**TASK GOAL:** Please give an exact printout of the records, without any pictures.

**Saved entries:**
- - - - - - -

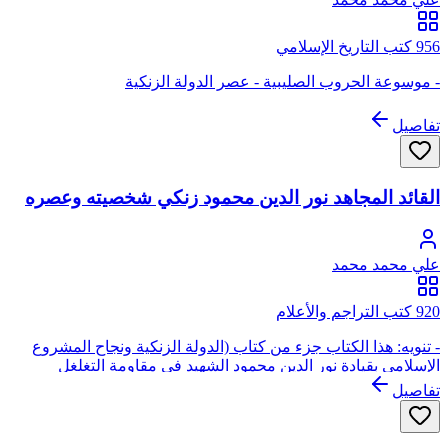
956 كتب التاريخ الإسلامي
- موسوعة الحروب الصليبية - عصر الدولة الزنكية
تفاصيل
القائد المجاهد نور الدين محمود زنكي شخصيته وعصره
علي محمد محمد
920 كتب التراجم والأعلام
- تنويه: هذا الكتاب جزء من كتاب (الدولة الزنكية ونجاح المشروع
الإسلامي بقيادة نور الدين محمود الشهيد في مقاومة التغلغل
الباطني والغزو الصليبي)
تفاصيل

- - - - - - -

**SOLUTION TO THIS EXERCISE:**
956 كتب التاريخ الإسلامي
- موسوعة الحروب الصليبية - عصر الدولة الزنكية
تفاصيل
القائد المجاهد نور الدين محمود زنكي شخصيته وعصره
علي محمد محمد
920 كتب التراجم والأعلام
- تنويه: هذا الكتاب جزء من كتاب (الدولة الزنكية ونجاح المشروع
الإسلامي بقيادة نور الدين محمود الشهيد في مقاومة التغلغل
الباطني والغزو الصليبي)
تفاصيل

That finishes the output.